Finding Your Creative Potential
Travel is an excellent tool for current creators and artists to find new sources of inspiration, but it can also be for those who don’t have a professional career in the field. Many of us had hobbies like painting or pottery at one point or another, and it’s easy to let those pieces of us atrophy as the demands of life take over. Reigniting your passion for an art form is an equally valid approach to travel, and one that reminds us we can again view life through a creative lens. Take the pottery course or sewing workshop, even if it feels uncomfortable.
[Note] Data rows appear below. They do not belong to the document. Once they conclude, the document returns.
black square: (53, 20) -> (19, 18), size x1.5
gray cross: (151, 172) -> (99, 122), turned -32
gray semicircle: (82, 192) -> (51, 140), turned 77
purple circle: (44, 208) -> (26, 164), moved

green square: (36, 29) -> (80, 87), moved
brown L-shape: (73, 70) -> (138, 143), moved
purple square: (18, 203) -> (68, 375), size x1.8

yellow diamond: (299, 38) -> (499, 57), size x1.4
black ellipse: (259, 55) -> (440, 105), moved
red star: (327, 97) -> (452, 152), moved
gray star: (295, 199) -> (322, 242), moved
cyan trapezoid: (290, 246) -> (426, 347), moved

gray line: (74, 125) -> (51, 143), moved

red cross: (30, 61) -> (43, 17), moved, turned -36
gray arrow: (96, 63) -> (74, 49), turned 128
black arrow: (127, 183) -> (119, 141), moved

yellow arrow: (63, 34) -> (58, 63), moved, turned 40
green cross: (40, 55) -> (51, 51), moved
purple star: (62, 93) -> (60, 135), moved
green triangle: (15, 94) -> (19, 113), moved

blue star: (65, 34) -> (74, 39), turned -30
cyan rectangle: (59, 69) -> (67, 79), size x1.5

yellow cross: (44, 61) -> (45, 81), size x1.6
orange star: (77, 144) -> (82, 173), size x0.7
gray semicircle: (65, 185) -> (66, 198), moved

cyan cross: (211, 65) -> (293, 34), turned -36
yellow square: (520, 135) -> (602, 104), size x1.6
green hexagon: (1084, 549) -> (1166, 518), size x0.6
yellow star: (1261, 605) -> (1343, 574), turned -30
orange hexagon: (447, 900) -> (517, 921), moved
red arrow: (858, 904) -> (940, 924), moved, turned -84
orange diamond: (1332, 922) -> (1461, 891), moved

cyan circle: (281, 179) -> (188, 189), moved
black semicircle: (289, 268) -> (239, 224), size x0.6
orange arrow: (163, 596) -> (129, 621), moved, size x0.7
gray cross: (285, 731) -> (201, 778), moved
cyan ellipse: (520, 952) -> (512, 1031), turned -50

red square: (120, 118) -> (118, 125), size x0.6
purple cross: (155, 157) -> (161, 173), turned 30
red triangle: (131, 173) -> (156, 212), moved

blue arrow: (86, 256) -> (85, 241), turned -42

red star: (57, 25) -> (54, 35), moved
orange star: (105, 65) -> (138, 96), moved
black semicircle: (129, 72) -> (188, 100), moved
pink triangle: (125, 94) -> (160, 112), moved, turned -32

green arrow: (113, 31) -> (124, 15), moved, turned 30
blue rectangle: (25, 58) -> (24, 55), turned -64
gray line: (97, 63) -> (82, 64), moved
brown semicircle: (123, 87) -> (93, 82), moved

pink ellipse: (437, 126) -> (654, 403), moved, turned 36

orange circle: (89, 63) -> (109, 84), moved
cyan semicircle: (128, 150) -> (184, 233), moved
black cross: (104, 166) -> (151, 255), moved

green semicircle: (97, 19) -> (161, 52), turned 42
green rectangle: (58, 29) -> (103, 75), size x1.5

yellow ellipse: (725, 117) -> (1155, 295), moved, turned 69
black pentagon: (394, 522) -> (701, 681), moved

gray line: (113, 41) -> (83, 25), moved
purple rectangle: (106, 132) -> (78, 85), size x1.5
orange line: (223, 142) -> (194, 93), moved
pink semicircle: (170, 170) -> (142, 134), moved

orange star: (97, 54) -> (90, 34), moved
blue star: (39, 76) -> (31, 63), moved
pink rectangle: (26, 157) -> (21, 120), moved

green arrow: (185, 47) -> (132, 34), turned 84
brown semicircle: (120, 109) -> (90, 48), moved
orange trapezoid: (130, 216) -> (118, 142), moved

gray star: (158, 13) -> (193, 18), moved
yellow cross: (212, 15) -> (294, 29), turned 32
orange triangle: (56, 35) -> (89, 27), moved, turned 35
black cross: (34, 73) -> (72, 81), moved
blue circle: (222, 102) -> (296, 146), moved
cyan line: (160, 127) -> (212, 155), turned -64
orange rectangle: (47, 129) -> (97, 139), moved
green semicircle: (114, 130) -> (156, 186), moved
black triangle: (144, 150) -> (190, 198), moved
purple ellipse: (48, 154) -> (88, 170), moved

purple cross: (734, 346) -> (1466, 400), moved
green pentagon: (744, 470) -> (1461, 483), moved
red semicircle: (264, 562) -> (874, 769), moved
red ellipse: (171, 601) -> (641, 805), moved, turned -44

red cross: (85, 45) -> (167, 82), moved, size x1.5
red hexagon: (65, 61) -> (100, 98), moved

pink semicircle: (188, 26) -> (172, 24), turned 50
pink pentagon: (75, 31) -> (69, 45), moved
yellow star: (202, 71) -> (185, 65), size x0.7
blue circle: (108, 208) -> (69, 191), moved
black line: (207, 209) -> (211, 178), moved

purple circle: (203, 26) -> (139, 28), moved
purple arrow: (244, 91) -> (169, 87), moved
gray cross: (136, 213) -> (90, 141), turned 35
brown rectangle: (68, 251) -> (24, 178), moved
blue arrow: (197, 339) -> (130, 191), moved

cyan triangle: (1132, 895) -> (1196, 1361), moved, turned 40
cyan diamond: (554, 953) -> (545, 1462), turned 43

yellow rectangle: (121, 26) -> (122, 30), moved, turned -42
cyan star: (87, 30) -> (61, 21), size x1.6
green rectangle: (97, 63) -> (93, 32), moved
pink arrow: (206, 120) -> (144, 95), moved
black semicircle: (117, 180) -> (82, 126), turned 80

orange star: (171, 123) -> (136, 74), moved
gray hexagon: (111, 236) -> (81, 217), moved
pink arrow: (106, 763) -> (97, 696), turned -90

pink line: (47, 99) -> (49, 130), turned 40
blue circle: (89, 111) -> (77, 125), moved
Travel is always presenting us with opportunities to push our boundaries and embrace the unknown, and growing within our artistic interests is one of the advantages.
So, whether you’re a seasoned creator on the cusp of breaking through a creative plateau or someone looking to reconnect with their long-lost love for the arts, travel is an overlooked remedy that provides more than temporary inspiration. Like the ambiguous images, once you know where to look, travel opens an imaginary lens that permanently influences your artistic toolkit. The workshops you participate in, the flavors you sample and the textures you grasp — they all merge into a richer, more nuanced perspective that follows you home long after you’ve unpacked.
The next time a silent stanza, empty plate or blank page stares back at you, remember that the cure might not be within immediate reach but rather in the yet-to-be-discovered streets of a new destination. Your next stroke of creative genius could just be a plane ride away.